Armed with the onesies, I next needed to buy some supplies and visited Hobby Lobby, Jo-Ann’s Fabric, and Michael’s. I ended up getting supplies from every store and used 40% – 50% coupons that I found online at every one. All in I think I spent less than $75, which was pretty reasonable considering how many onesies I made. Once the supplies were gathered I decided to wait until I saw a friend of mine. Sue is an experienced quilter and has a high-end sewing machine. I also knew she would be supportive as I stumbled my way through the activity and could jump in if I had any major issues. I had decided to try multiple techniques all in one go, to see which were the easiest and which kept the cloth feeling soft.
Since Sue had lots of equipment, I brought my supplies to her place and we laid the onesies out and paired them with the designs I wanted to do. Then we started with the simplest techniques, the first of which was iron on patches. I had looked for on sale or clearance patches in every store and ended up finding some really cute ones, all under $3.
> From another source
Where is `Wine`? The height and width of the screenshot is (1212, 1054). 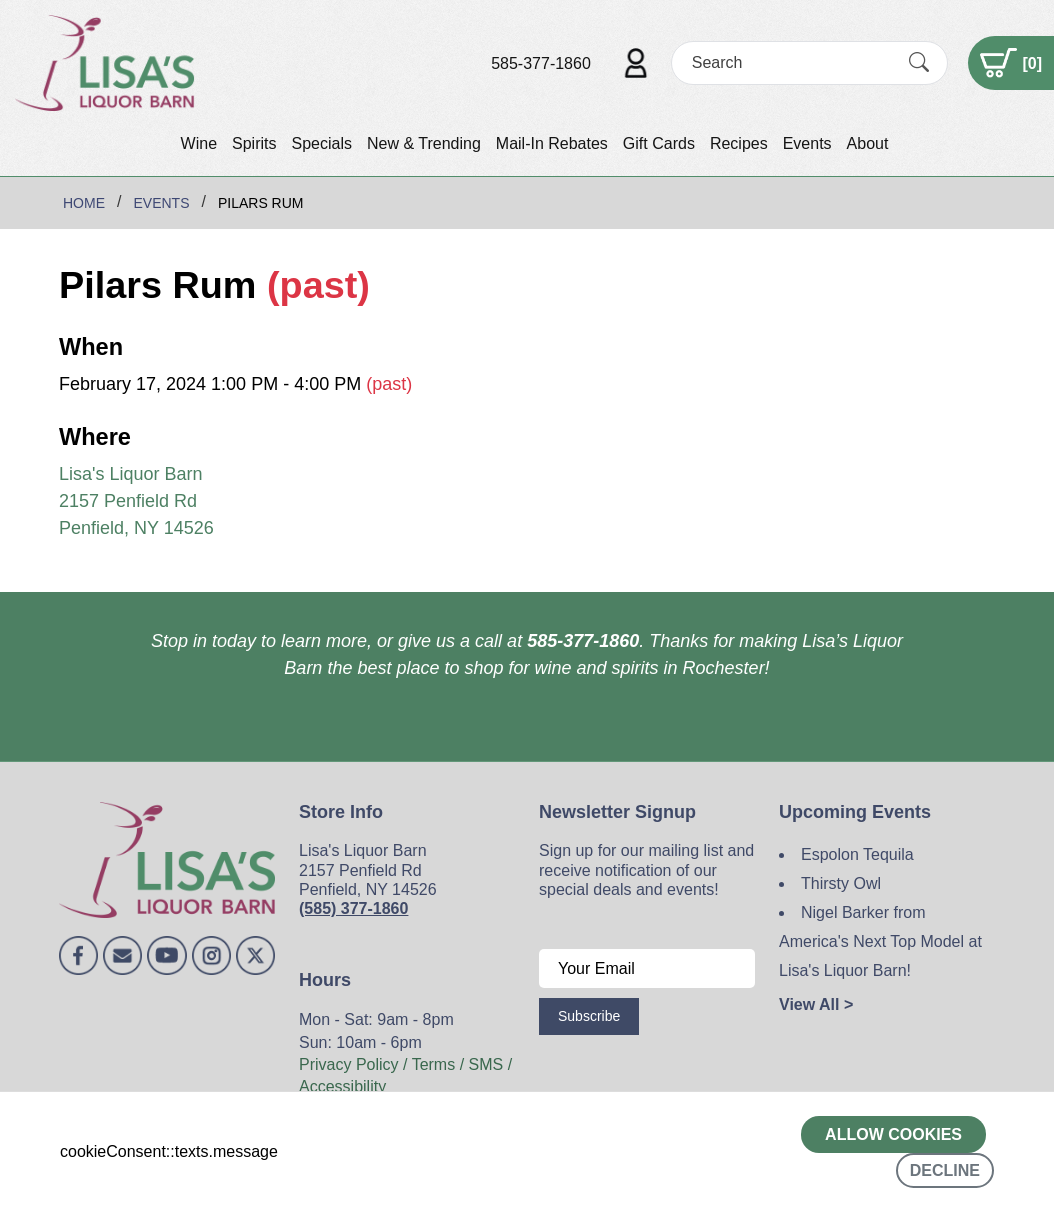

The iron ons were great and probably my favorite thing, but unfortunately I accidentally bought two patches that were sew on. Sue suggested that instead of sewing them we use Lite Steam -A- Steam2 dual stick paper. The only tough thing about this paper is you need to cut out the paper to match your patch and the tent in particular was difficult. Luckily Sue had a rotary knife along with a great cutting board with ruler.
Sue did a great job and showed me how it worked, but my big takeaway was to make sure I bought iron patches. It was way more work than the other patches had been and I would only do that for something really special.
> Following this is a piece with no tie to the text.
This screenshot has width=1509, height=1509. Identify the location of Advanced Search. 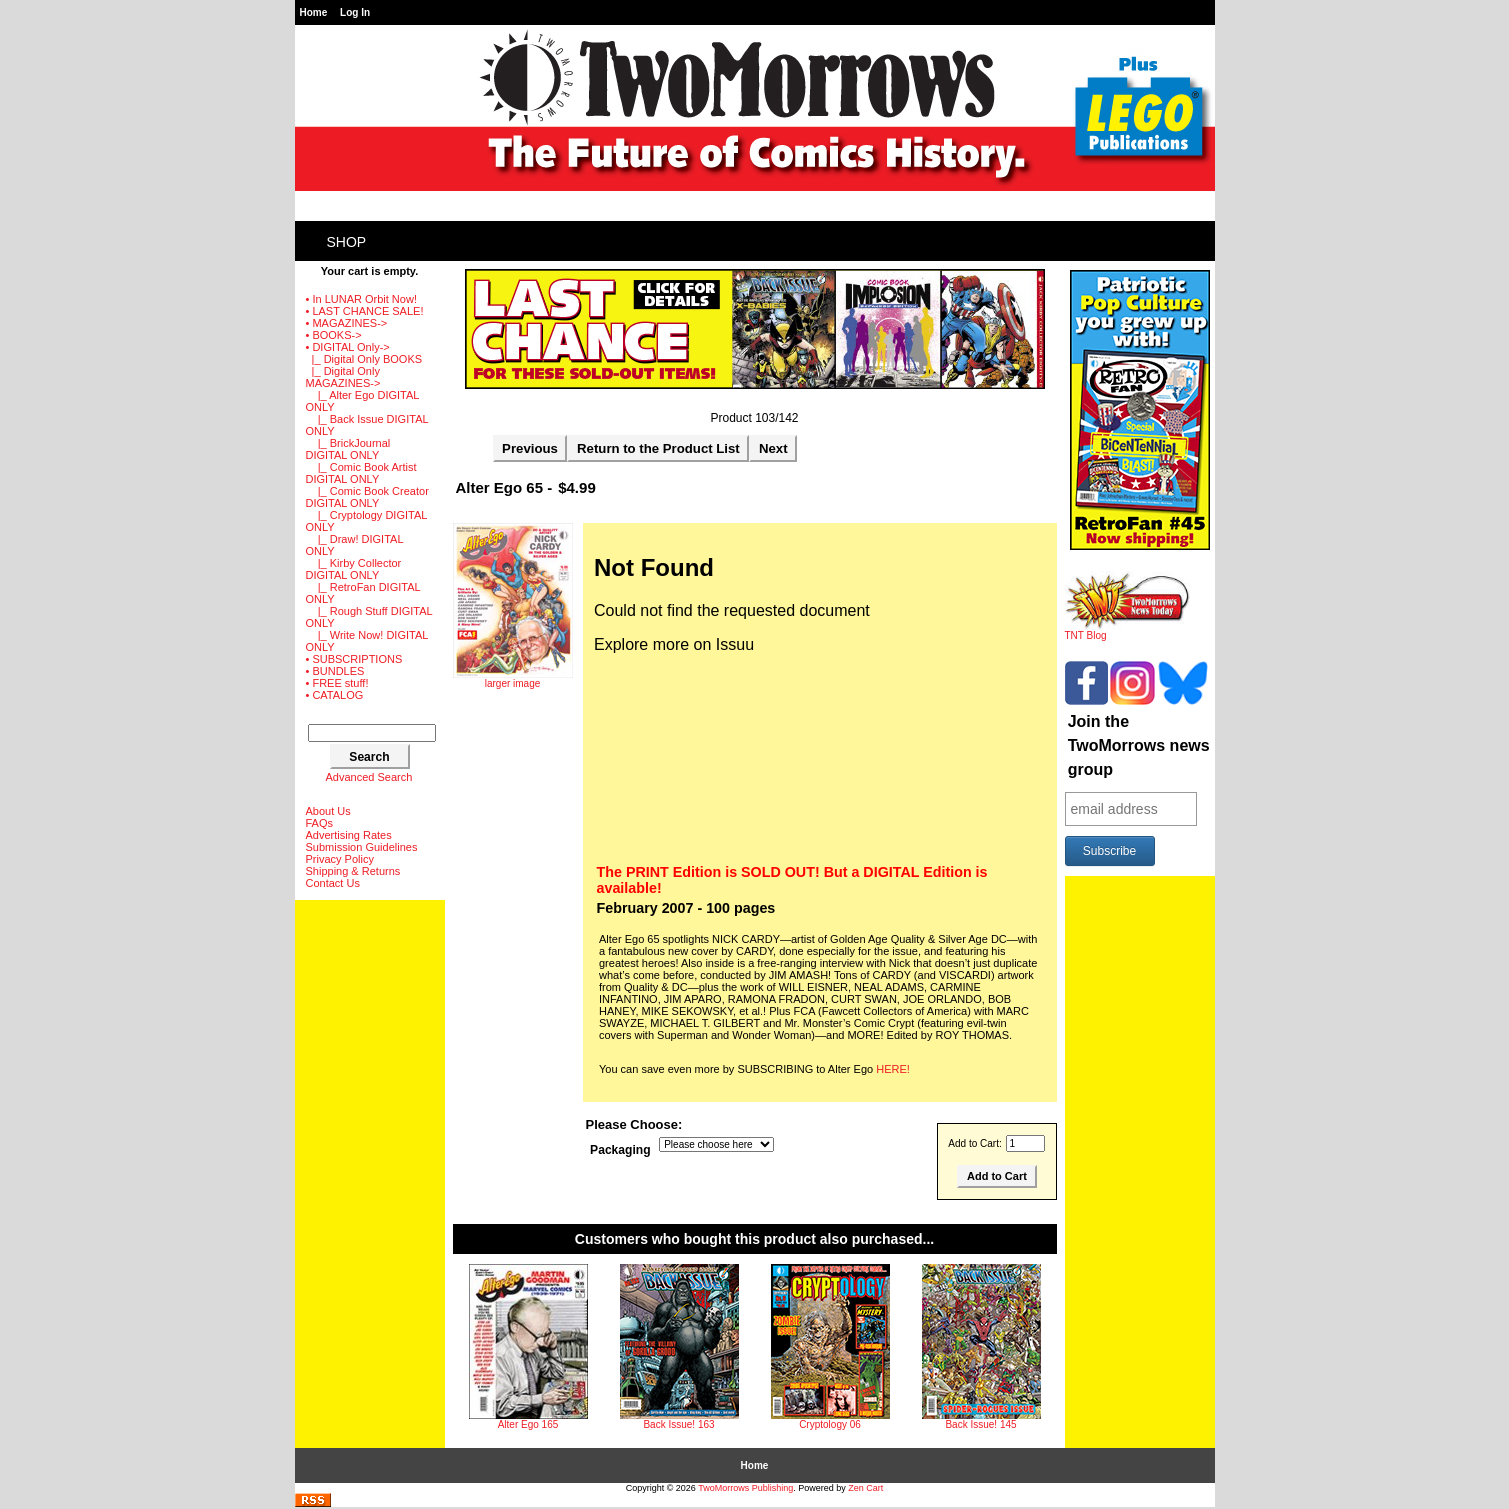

Next we decide to try transfers. I had purchased both Fusible Cotton Fabric Sheets and Inkjet Transfer Magic paper because I wanted to try both and see how they impacted the clothes. I went online and searched for free patterns and after some digging I found several. Unfortunately I didn’t understand that the cotton fabric sheets are ironed right side up on the shirt and wasted a sheet by printing them in reverse. The Transfer paper has to be a reverse image, but this was very easy to do by selecting the Mirror Image box under advanced printer settings.
The biggest difference between the two was how stiff they felt. The iron on paper you could barely feel the difference but the iron on fabric was pretty stiff. This may change with additional washings, but overall I think I prefer the paper better.
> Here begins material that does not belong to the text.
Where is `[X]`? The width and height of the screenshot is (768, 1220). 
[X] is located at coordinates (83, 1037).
Next I wanted to try to use Hodge Podge, which is a fabric glue. I had read that I could take material and cut out parts of it and glue them onto onesies. I had never done this before, but found some fabric at Hobby Lobby I liked. I learned I could get as much or as little as I wanted so my piece of fabric only cost $2.50. Then I cut out the parts I wanted and glued them on a used onesie. The Hodge Podge worked very well, but it was messy. Not sure how these will hold up after washing, but it is very solid now.
After finishing the patches we decided to tackle two more difficult designs that required sewing. I saw these really cute pictures of onesies, but I didn’t think I could do it alone First I went online and found templates, and then printed them and cut them out. Sue cut the fabric to match the template and we used steam a seam to hold it down.
I absolutely loved this one, but think it was a little outside of my ability. Of course I could have hand sewed it, but it never would have looked this nice. Finally we decided to do the vest and I wanted to add a bandanna so it looked like a cowboy outfit. I used brown swatches and a cheap bandanna and it turned out really great. Sue thought this would be too hard to sew, and we just used the Steam paper. It seemed to be just fine, and the only really tough part was figuring out exactly how the bandanna should go. So happy with the final result.
It was a really fun day and not only did I make inexpensive presents for my daughter I learned some things and have lots of materials to make more. Sue thank you very much for holding my hand through the experience and sharing the time with me. It was really special.